Job or Money
【*】Would you quit your job if you didn't need the money? In a 1990 poll by the Gallop Organization, many people said quitting work was an important reason to be rich. Yet researchers find that work is one of life's chief satisfactions for people.
Consider W. Berry Fowler. In 1979, Fowler started a tutoring company that became so successful he was able to sell out and retire in 1978a multimillionaire at 40. He bought a 50-foot cabin cruiser and a house in Hawaii, and busied himself vacationing.
But after five years of perpetual vacation, Fowler began to miss the challenges of work.

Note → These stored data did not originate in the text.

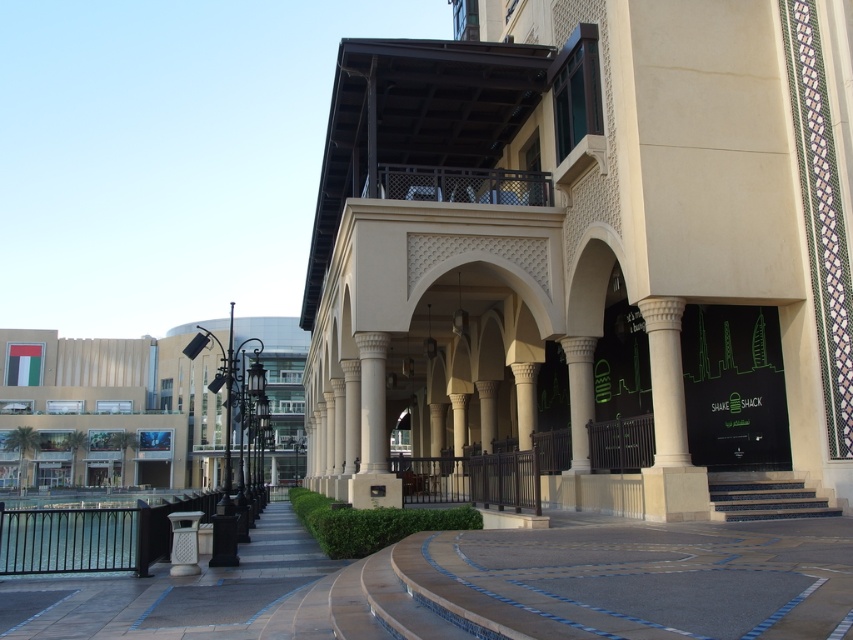 You are a tourist visiting this architectural site and want to take a photo of the smooth stone pavement at center and the white stone column at center. Since you want both objects in the frame, which one should you focus on to ensure both are visible?

You should focus on the white stone column at center because it is smaller in size compared to the smooth stone pavement at center, so keeping it centered will help include both in the frame.

You are a visitor standing in the walkway and want to place a small potted plant between the smooth stone pavement at center and the white stone column at center. Which object should you place the plant closer to in order to ensure it is visible from above?

The smooth stone pavement at center is not as tall as the white stone column at center, so placing the plant closer to the smooth stone pavement at center would ensure it remains visible from above.

You are standing at the entrance of the covered walkway and want to find the beige stone building at center. Based on its coordinates, which direction should you look to locate it?

The beige stone building at center is located at coordinates point (596, 244), which means it is positioned to the lower right from your current position at the entrance of the covered walkway. You should look towards the lower right direction to locate it. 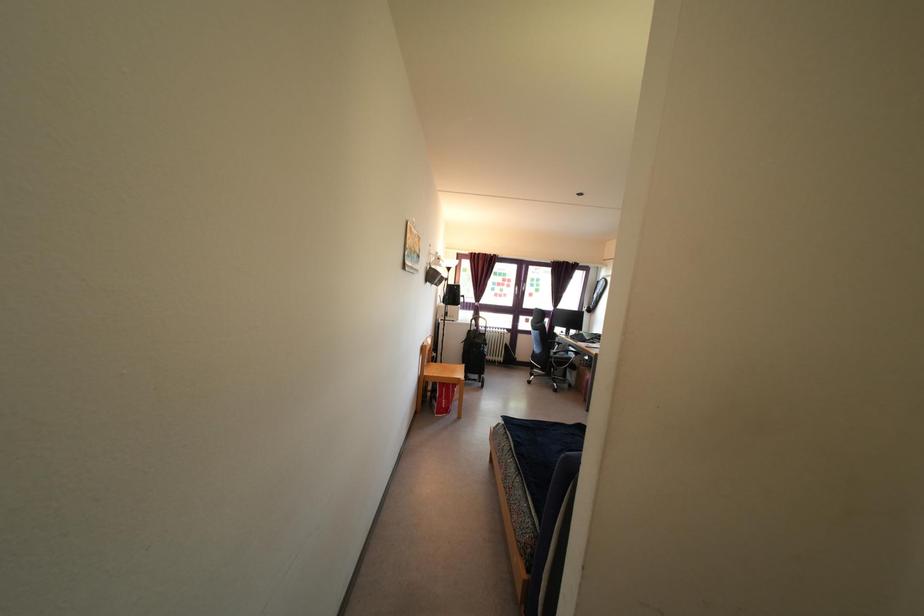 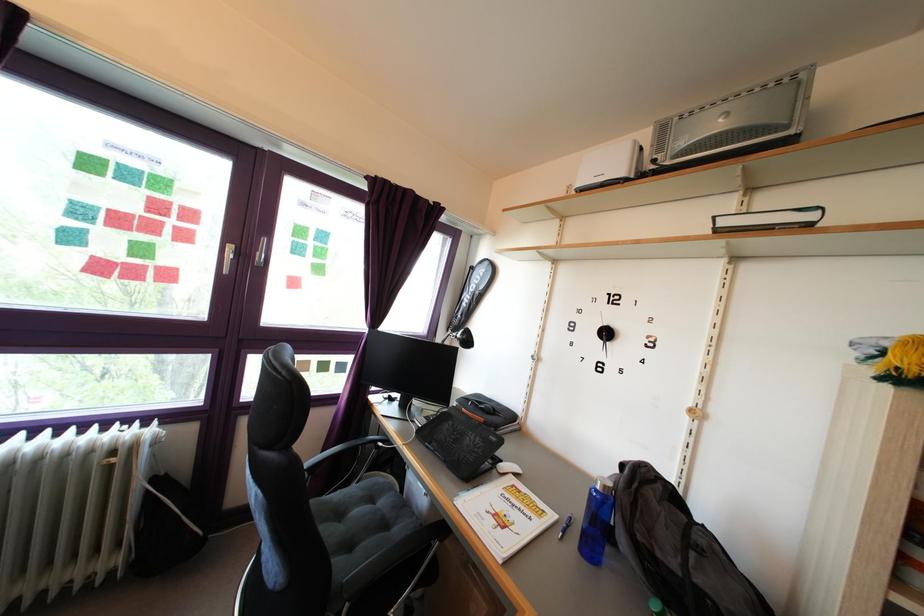 Locate, in the second image, the point that corresponds to the point at 590,346 in the first image.

(472, 447) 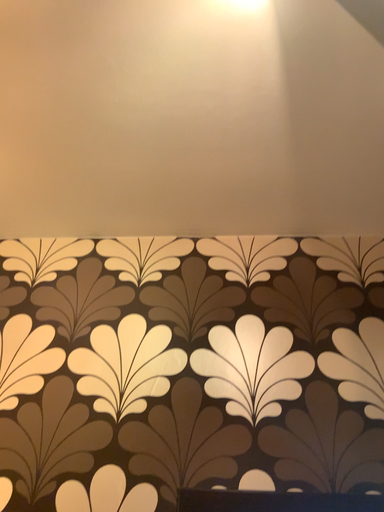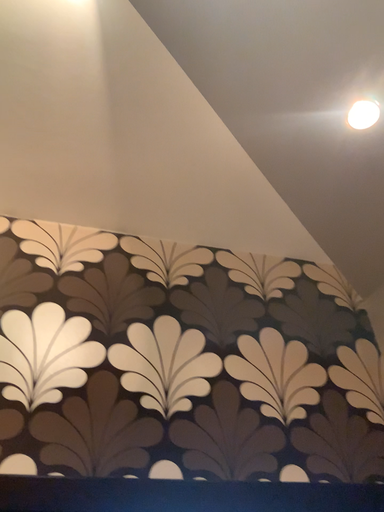 Question: Which way did the camera rotate in the video?

Choices:
 (A) rotated left
 (B) rotated right

Answer: (B) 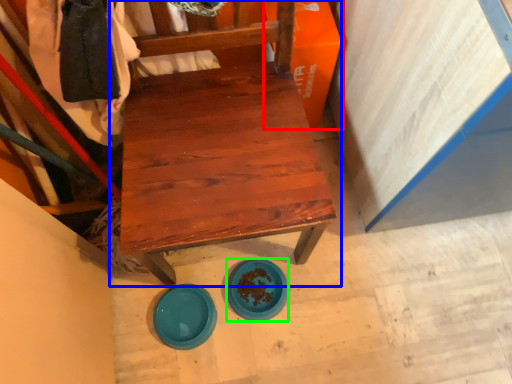 Question: Which object is positioned closest to cardboard box (highlighted by a red box)? Select from chair (highlighted by a blue box) and plate (highlighted by a green box).

Choices:
 (A) chair
 (B) plate

Answer: (A)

So in 1992, he bought a fitness chain for children and now spends 75 hours a week immersed in balance sheets and staff meetings."My best days on the golf course weren't half as much fun as a good day at the office, he says.
A job, studies show, is more than a paycheck. Doing something well can increase confidence and self-worth. When sociologist H. Ray Kaplan surveyed 139 lottery millionaires, he discovered 60 percent continued working at least a year after they’d won.
If jobs are so important, wouldn't salary size be a gauge of job satisfaction? Americans think so. A survey conducted last year by Roper Starch Worldwide, Inc. , found that almost 70 percent of the respondents said they would be happier if their families had twice as much household income. Yet studies show that job satisfaction comes less from how much people earn than from the challenge of their jobs and the control they are able to exert. Work that doesn't engage a person will never seem rewarding, no matter how lucrative it becomes.